James Lingwood of Artangel
Such is the condition of British art now that by the end of 1996 artists will have emerged whom we simply could not have thought of at the moment. British art is developing unusually fast. There will be new co-ordinates on the map next year. But, given that, I think that there will be exciting developments in film and video - with more artists creating personal fictions and private fantasies. I'm looking forward to seeing what Douglas Gordon will do, as well as Georgina Starr and Sarah Lucas.
In the past two years the herd mentality that characterised British art has changed. We have seen individuals mature. Gary Hume, for instance, has reached a level where he is making an important mark internationally. But if you focus the spotlight too much on one particular genre of British art, you run the risk of ignoring or undervaluing other artists who may not particularly fit in. So I'm interested in seeing what Susan Hiller will do next year, and Craigie Horsfield and Tony Bevan.
This is an extremely energetic moment in British culture generally. There are historical parallels - in particular the mid 1960s when the painting scene was focused on the RCA. Some of those artists survived, some didn't.
Georgina Starr, artist
The way I see it, if we are going to keep things going in the way we managed in 1995, we need better writers about art. Better critics. The art critics we have just don't seem to understand or to even try to understand what we're doing. It would be great to get some writers in the national press who write for art magazines - people like Andrew Wilson from Art Monthly and James Roberts from Frieze. I'll also be interested in seeing how many artists will get involved in writing. I think there's going to be more of a crossover. Liam Gillick writes, and he's been around for a long time as an artist as well. He shows abroad, but hasn't really been seen here. I'd like to see a show of his work this year.

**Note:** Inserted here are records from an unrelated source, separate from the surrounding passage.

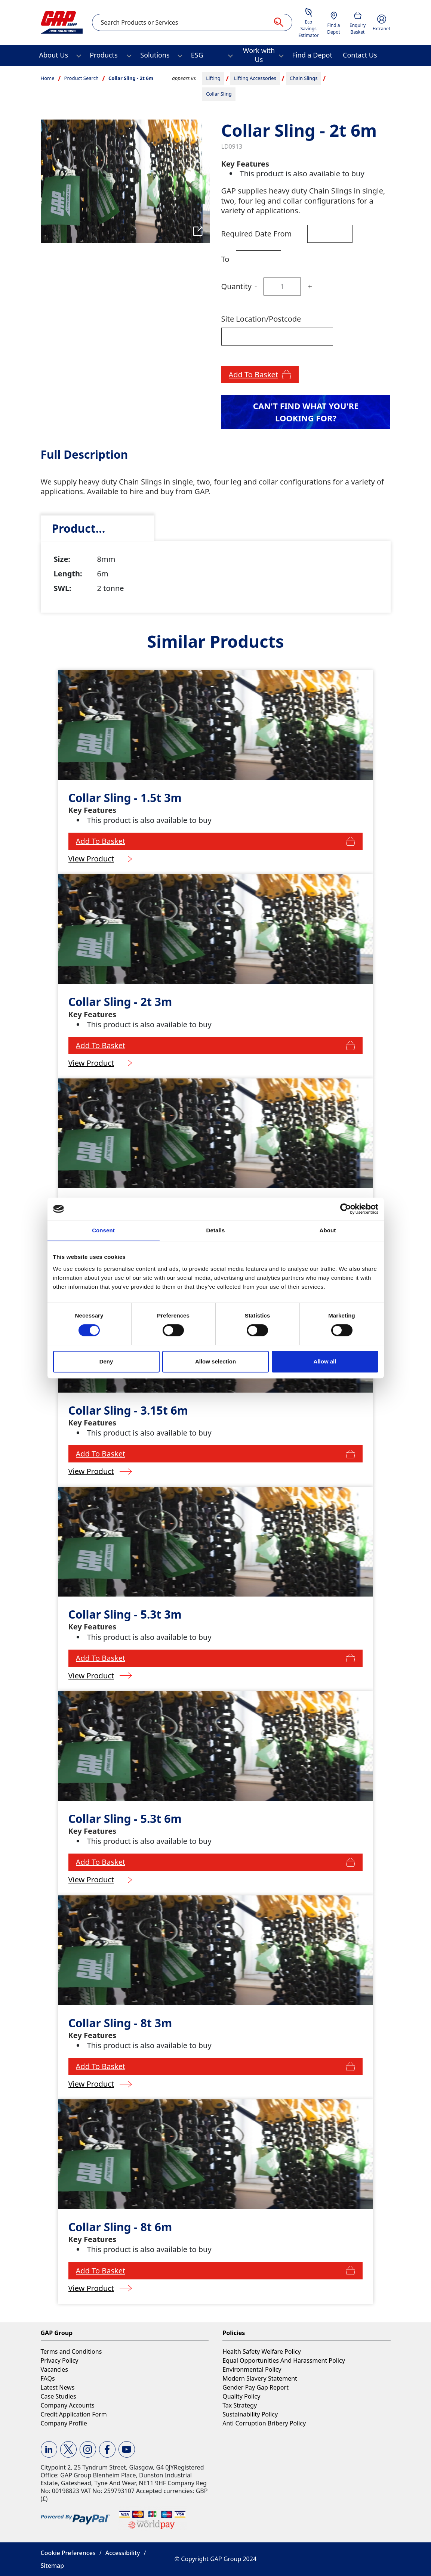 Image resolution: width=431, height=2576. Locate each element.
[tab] (97, 528)
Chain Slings (303, 78)
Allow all (325, 1361)
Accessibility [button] (122, 2553)
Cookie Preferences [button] (68, 2553)
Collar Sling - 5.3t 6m (125, 1818)
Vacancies (54, 2369)
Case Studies (58, 2396)
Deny (106, 1361)
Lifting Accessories (255, 78)
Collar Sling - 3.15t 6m (128, 1410)
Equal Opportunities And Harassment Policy (283, 2360)
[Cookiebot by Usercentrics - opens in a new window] (345, 1208)
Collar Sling (219, 93)
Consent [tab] (103, 1230)
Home (48, 78)
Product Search (81, 78)
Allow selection (215, 1361)
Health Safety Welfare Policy (261, 2351)
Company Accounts (68, 2405)
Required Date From (256, 234)
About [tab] (328, 1230)
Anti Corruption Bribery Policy (264, 2423)
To (225, 259)
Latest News (58, 2387)
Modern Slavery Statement (259, 2378)
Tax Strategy (239, 2405)
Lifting (213, 78)
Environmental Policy (251, 2369)
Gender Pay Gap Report (255, 2387)
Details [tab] (215, 1230)
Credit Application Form (74, 2414)
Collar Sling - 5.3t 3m (125, 1614)
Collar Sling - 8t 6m (120, 2227)
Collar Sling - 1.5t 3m (125, 797)
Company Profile (64, 2423)
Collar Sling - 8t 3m (120, 2023)
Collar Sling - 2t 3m (120, 1001)
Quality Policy (241, 2396)
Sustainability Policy (250, 2414)
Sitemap (52, 2565)
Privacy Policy (59, 2360)
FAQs (48, 2378)
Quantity (236, 286)
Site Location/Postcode (261, 319)
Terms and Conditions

I think there are going to be more solo shows this year and that will be great. Group shows are important, but you can only get a real picture of an artist's work by viewing at least 10 or 12 pieces. It would also be good to see less of the small gallery scene and more branching out into new, even temporary, spaces.
Jake Chapman, artist (shown with his brother Dinos)

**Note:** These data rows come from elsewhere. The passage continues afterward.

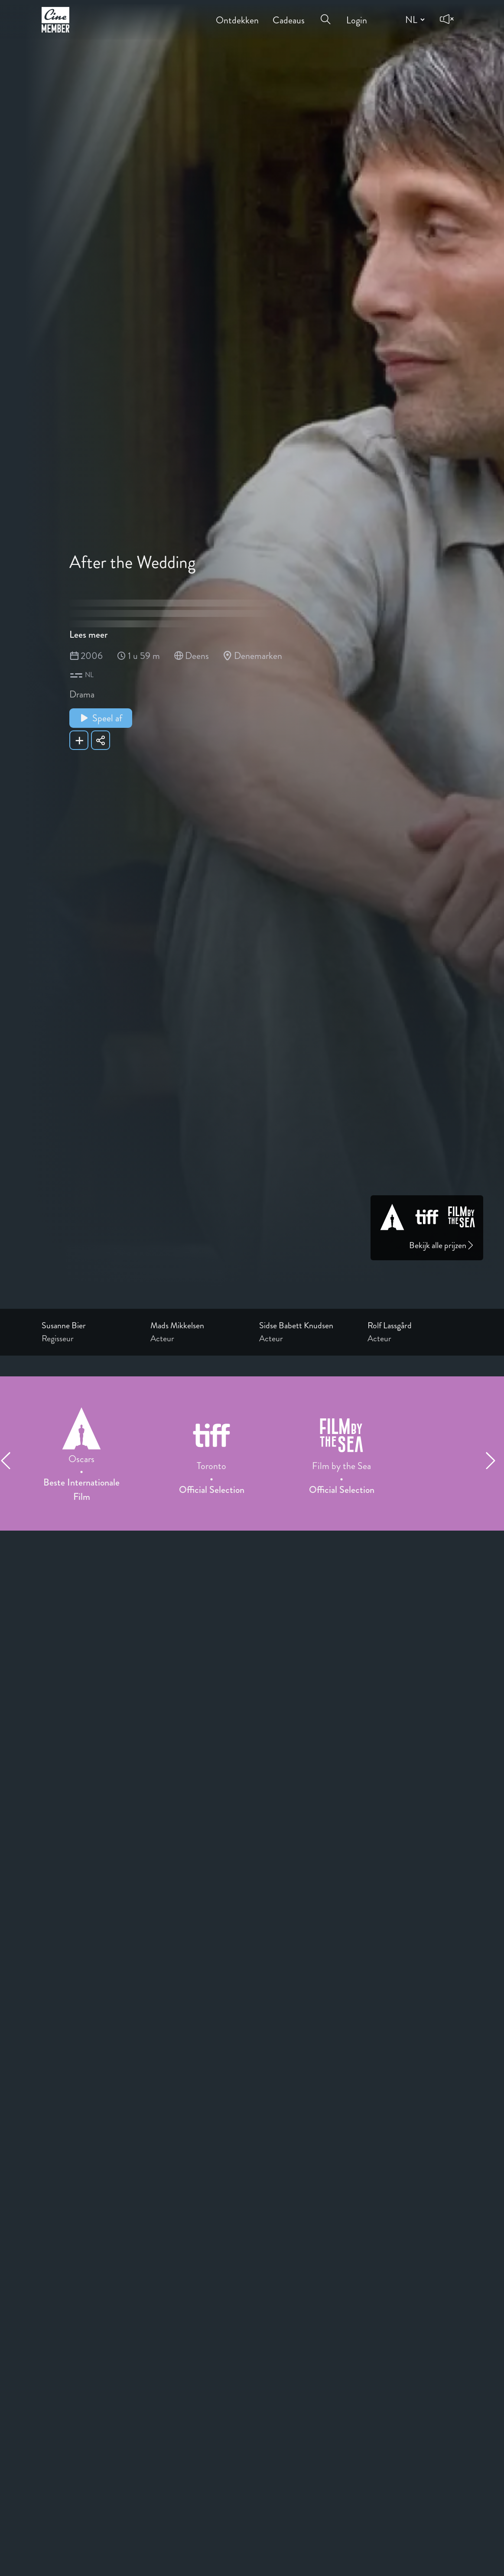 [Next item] (494, 1460)
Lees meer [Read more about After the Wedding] (88, 634)
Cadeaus (289, 14)
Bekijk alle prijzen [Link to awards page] (442, 1245)
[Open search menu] (325, 14)
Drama (81, 694)
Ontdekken (237, 14)
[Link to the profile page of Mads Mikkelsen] (197, 1325)
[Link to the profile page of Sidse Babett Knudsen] (306, 1325)
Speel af (100, 718)
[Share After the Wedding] (100, 740)
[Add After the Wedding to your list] (78, 740)
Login (356, 14)
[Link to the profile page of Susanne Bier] (89, 1325)
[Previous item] (9, 1460)
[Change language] (414, 19)
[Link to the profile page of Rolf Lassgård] (414, 1325)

There are some really good students in the colleges. But one of the problems of the success of British art in 1995 is that curators will, inevitably, this year still be selecting the same people who represent the "happening London scene", and that's sad. People are still less keen to take a gamble on young artists. Jay Jopling has pointed the way in showing young artists, often in large spaces. I hope other young dealers come up in the same way this year.
I'm curating a show myself this March. It's called "Some of My Best Friends are Geniuses", and it includes the artists I think are the most interesting around at the moment. Some are known and some aren't. There are people like Russell Haswell and Sam Taylor-Wood, who I'm sure will be big this year. Maybe even Damien Hirst will get bigger. He'll become celestial.